Figure 3: Detection of tree canopy extent around Kennington Oval
By utilising cloud-native tools and distributed computing, we established a highly efficient, end-to-end workflow:
⬅️ Data Ingestion. We bypassed local storage bottlenecks by ingesting the massive Planet SkySat multispectral imagery directly from an S3 storage bucket into our EODH JupyterHub environment, enabling high-throughput data transfer.
💻 Preprocessing. The Lambeth geographical area was divided into standardised 512x512 pixel training tiles. Dask was instrumental here in managing the large multispectral arrays efficiently in memory, allowing us to seamlessly prepare the dataset without crashing the system.
🧪 Model Training & Testing. We fed the annotated tiles into our TensorFlow-based U-Net model. By splitting the dataset into 80% training and 20% validation, we distributed the heavy mathematical workload across the 4 GPUs. This parallelisation drastically accelerated training and testing times from days to mere hours.
🌳 Inference & Validation. Leveraging the same multi-GPU setup, we assessed the model using the Intersection over Union (IoU) metric against a holdout test set to measure exactly how well our model's predictions overlapped with human-verified ground truth data. This allowed us to rapidly generate a highly accurate canopy mask for the entire target region.
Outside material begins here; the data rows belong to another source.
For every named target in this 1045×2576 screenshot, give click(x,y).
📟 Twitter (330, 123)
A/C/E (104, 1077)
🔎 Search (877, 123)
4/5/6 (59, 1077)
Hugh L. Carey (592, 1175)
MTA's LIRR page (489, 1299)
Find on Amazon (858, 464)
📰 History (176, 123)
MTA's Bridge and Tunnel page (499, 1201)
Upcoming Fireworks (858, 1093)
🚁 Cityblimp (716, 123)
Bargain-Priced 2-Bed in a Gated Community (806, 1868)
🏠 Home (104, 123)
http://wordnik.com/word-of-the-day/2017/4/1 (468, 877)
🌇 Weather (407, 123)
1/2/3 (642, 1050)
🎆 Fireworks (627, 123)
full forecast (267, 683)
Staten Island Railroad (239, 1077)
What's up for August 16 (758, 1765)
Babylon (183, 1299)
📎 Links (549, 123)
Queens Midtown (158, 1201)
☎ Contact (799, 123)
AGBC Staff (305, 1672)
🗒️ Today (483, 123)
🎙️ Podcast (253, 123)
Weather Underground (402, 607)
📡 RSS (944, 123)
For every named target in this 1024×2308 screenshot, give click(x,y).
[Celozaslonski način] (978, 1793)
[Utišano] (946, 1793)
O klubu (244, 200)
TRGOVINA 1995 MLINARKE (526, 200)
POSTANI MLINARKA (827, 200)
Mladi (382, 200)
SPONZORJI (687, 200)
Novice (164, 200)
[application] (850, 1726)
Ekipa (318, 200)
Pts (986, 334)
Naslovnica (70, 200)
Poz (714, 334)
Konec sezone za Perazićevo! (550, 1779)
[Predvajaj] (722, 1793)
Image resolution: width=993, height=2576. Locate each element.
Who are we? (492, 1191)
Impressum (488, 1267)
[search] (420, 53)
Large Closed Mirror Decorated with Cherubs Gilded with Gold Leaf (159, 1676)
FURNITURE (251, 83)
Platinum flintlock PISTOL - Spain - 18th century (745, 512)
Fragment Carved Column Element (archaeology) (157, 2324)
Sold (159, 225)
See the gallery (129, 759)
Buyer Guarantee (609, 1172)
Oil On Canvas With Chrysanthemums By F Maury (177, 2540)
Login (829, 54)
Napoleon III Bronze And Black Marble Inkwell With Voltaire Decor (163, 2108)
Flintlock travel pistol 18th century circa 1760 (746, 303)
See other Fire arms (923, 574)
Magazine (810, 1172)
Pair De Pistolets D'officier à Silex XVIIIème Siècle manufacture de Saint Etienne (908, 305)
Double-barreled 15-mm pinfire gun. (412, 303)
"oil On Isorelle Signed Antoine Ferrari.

☑️ Dask facilitated scalable cloud-computing that enabled training and inference of machine-learning models
☑️ Migrating existing scripts from alternative platforms was an easy and simple process
☑️ JupyterHub provided a flexible processing environment to work with Python packages like TensorFlow
☑️ Technical support teams provisioned additional GPUs on request
This case study proves the viability of rapid, automated canopy mapping at a localised borough level using distributed cloud computing. For future follow-on work, we plan to integrate even higher-resolution commercial datasets, such as the 30cm Airbus Pleiades Neo, to further refine canopy boundaries and detect smaller urban vegetation features like single street trees. Additionally, we plan to incorporate open-access datasets, like ESA Sentinel-2 imagery, to monitor seasonal phenology over time.